CHARLOTTE, N.C. -- NASCAR asked a federal judge Monday to order a mental and physical examination on suspended driver Jeremy Mayfield to determine if he has a substance-abuse problem and/or attention-deficit hyperactivity disorder.
The filing in U.S. District Court includes three affidavits and one deposition from four different people who claim to have witnessed Mayfield using methamphetamines multiple times since 1999.
The deposition is from former brother-in-law David Keith, who testified he witnessed Mayfield snort methamphetamine in his house, garage and car from 1998 through 2000. The deposition was taken Aug. 19, with attorneys for NASCAR and Mayfield in attendance, and Keith testified the drivers' drug use escalated to daily usage.
NASCAR suspended Mayfield for failing a random drug test collected May 1 and said he twice tested positive for methamphetamines. Mayfield has denied using the illegal drug.
He is now suing NASCAR, alleging his positive test result from May 1 came from the mix of the prescription drug Adderall for ADHD and the allergy medication Claritin-D.
NASCAR asked U.S. District Judge Graham Mullen to order Mayfield to report for a psychiatric, neuropsychological and physical examination in November. NASCAR selected the physicians it wants to examine Mayfield.
Mayfield did not immediately respond to a request for a comment.
The affidavits are from three friends of Mayfield's who know him from Kentucky. Barry Lee, Michael Buskill and Steven Russelburg all testified to witnessing Mayfield use methamphetamine.

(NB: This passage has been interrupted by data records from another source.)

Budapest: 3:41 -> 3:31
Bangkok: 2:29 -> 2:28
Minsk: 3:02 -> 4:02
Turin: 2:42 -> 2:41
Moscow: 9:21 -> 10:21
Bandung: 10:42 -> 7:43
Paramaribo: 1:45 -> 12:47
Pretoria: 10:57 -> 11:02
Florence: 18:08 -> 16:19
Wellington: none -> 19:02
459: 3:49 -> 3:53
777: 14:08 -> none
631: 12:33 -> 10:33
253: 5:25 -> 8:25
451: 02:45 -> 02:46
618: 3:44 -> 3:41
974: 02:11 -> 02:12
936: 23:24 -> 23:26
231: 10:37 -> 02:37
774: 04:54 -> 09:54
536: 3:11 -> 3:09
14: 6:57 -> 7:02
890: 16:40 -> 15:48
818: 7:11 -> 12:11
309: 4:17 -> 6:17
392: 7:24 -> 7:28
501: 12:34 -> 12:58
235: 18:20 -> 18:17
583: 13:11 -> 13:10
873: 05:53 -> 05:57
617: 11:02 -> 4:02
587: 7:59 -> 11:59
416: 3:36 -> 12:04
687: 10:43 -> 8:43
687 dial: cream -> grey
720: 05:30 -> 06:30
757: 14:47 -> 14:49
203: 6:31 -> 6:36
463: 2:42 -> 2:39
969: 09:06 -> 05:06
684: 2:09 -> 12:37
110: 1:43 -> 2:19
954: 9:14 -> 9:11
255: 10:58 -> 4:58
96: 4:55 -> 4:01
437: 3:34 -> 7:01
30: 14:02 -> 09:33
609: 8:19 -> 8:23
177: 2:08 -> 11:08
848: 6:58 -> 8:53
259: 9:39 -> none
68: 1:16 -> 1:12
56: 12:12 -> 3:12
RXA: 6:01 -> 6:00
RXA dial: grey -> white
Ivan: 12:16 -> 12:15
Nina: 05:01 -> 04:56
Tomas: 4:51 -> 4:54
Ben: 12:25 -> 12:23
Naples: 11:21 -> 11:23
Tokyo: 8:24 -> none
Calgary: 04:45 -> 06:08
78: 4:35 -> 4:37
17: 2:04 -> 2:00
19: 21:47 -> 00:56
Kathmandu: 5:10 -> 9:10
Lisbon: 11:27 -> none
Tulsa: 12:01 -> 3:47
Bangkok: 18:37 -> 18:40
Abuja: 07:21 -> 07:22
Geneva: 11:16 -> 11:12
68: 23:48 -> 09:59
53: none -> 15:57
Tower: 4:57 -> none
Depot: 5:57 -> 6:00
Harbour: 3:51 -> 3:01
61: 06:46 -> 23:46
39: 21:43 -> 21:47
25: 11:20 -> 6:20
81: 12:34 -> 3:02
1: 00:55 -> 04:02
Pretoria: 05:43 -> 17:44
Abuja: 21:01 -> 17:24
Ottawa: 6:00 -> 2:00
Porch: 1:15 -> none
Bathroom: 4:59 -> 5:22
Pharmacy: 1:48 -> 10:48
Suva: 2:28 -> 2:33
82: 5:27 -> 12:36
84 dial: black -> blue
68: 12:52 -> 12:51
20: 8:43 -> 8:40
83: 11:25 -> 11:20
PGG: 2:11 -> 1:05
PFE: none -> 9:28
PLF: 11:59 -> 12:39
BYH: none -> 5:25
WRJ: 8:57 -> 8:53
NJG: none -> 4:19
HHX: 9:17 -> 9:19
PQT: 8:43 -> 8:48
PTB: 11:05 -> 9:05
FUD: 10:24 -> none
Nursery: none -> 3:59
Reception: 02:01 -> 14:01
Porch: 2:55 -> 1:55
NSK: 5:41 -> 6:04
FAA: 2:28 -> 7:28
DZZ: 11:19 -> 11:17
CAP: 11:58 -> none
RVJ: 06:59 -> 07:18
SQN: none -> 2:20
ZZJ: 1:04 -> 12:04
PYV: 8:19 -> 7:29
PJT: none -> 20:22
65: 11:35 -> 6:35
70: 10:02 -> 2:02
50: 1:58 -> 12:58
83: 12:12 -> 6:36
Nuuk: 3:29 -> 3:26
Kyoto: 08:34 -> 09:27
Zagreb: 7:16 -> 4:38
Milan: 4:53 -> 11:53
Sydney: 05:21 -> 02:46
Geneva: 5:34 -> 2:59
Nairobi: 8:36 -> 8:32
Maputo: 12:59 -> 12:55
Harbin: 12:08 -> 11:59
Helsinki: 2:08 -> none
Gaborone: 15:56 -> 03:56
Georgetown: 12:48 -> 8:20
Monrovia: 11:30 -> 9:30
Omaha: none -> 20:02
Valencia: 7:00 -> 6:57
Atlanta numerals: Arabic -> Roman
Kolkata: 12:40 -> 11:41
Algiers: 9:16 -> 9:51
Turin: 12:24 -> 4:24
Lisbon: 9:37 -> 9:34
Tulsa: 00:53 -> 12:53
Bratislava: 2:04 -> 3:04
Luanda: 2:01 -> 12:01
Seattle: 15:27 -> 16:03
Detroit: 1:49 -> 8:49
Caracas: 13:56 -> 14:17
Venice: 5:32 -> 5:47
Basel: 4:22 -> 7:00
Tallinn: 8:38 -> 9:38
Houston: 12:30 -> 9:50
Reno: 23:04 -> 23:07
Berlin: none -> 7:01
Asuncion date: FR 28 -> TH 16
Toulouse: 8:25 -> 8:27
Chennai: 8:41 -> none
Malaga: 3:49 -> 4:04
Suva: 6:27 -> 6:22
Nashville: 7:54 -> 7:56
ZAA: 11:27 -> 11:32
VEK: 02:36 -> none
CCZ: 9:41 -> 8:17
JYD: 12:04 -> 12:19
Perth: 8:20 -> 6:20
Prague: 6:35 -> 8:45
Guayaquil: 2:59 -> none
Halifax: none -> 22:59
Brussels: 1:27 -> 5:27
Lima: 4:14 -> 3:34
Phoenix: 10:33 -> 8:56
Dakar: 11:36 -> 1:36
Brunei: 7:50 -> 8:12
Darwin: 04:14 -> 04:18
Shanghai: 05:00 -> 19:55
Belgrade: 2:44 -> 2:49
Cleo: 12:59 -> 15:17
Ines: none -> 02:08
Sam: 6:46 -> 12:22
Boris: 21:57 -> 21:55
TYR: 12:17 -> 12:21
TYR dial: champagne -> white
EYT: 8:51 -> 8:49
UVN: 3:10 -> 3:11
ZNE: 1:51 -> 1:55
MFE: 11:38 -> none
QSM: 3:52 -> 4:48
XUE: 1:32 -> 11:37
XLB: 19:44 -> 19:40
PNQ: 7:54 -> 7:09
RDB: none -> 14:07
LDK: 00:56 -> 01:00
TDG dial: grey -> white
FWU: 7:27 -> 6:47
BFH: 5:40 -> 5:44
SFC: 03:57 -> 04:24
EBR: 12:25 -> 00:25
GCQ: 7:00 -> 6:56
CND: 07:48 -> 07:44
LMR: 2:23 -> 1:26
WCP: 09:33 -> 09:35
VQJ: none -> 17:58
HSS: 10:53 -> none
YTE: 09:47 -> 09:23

Lee said he first witnessed Mayfield use methamphetamine in 1999 in the garage, at his home and on his boat, and saw the driver use at least 50 more times through 2000. His affidavit said Mayfield was driving him to Lowe's Motor Speedway in 1999 when he pulled over, said "you want to hit one?" and snorted methamphetamine off a mirror.
Ruskill, who said he lived on Mayfield's property from 2006 to 2007, also claimed to have witnessed Mayfield use methamphetamine.
"During that time, I frequently saw Jeremy use methamphetamine, almost on a daily basis," Russelburg said. "Most of the time this occurred at a barn on the property that had been converted to a shop."
He also testified that Mayfield stated he did not want his wife, Shana, to know about his drug use.
A previous motion filed by NASCAR included an affidavit from Mayfield's estranged stepmother, Lisa. She also claimed to witness the driver using methamphetamine on several occasions.
She has since filed a defamation of character suit against Mayfield, while he recently filed a Sept. 4 wrongful death lawsuit against Lisa Mayfield over the 2007 death of his father.